And of course, Hollywood is still a structure, and you know theatre is still a structure. So it’s always going to be what it is, but at least we’re moving closer to this vision of centering people. That's something that's really exciting for me as I also imagine ways to help this field move toward accountability and sustainability.

Ann: I love it: pulling the resources that we can from these big machines and focusing them in on the actual people who are in the cogs of the machine instead of all the glitz and glamor. And you know this is not a glamorous job, but people seem to think it is. We’re focusing all the energy on the health and sustainability of the actor’s careers. I definitely think that your work and your practice is cutting edge, and I can't wait to see what you deliver in the future.

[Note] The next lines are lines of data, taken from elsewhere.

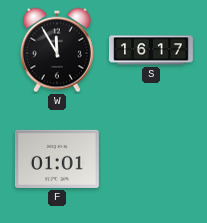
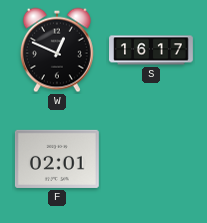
W: 11:55 -> 12:49
F: 01:01 -> 02:01
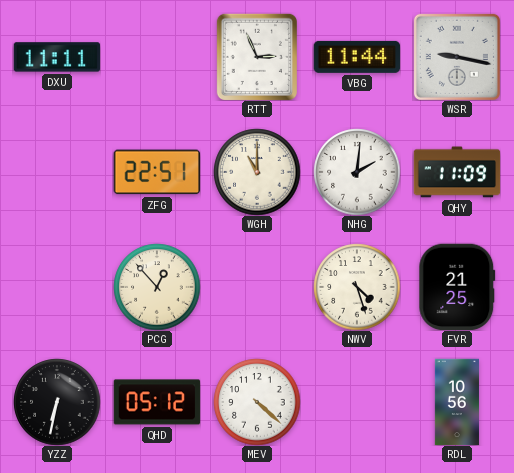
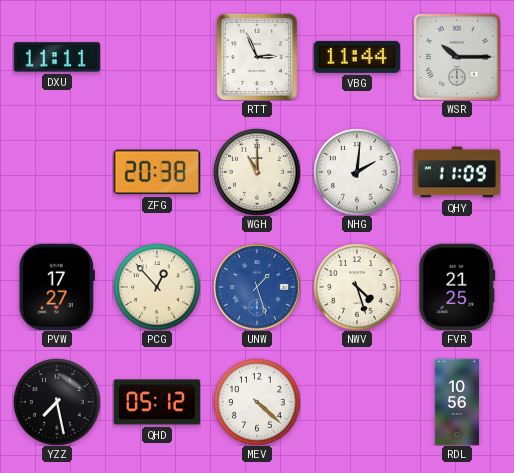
WSR: 9:17 -> 10:15
ZFG: 22:51 -> 20:38
PVW: none -> 17:27
UNW: none -> 1:27
YZZ: 6:32 -> 7:28
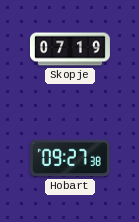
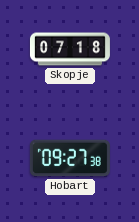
Skopje: 07:19 -> 07:18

Chelsey: Thank you. I appreciate that.

Ann: It's been so great talking to you, Chelsey. So finally, I have one last question. Is there anything we haven't covered that you would like people to know about your artistic perspective or where you're coming at intimacy from?

Chelsey: I mean, I think that a lot of my practices are intertwined and all interconnected, but the idea that I’m really trying to emphasize with all the different things that I make is that there are so many different things that make people human. So, how can we get more of that into the media and into how we make media?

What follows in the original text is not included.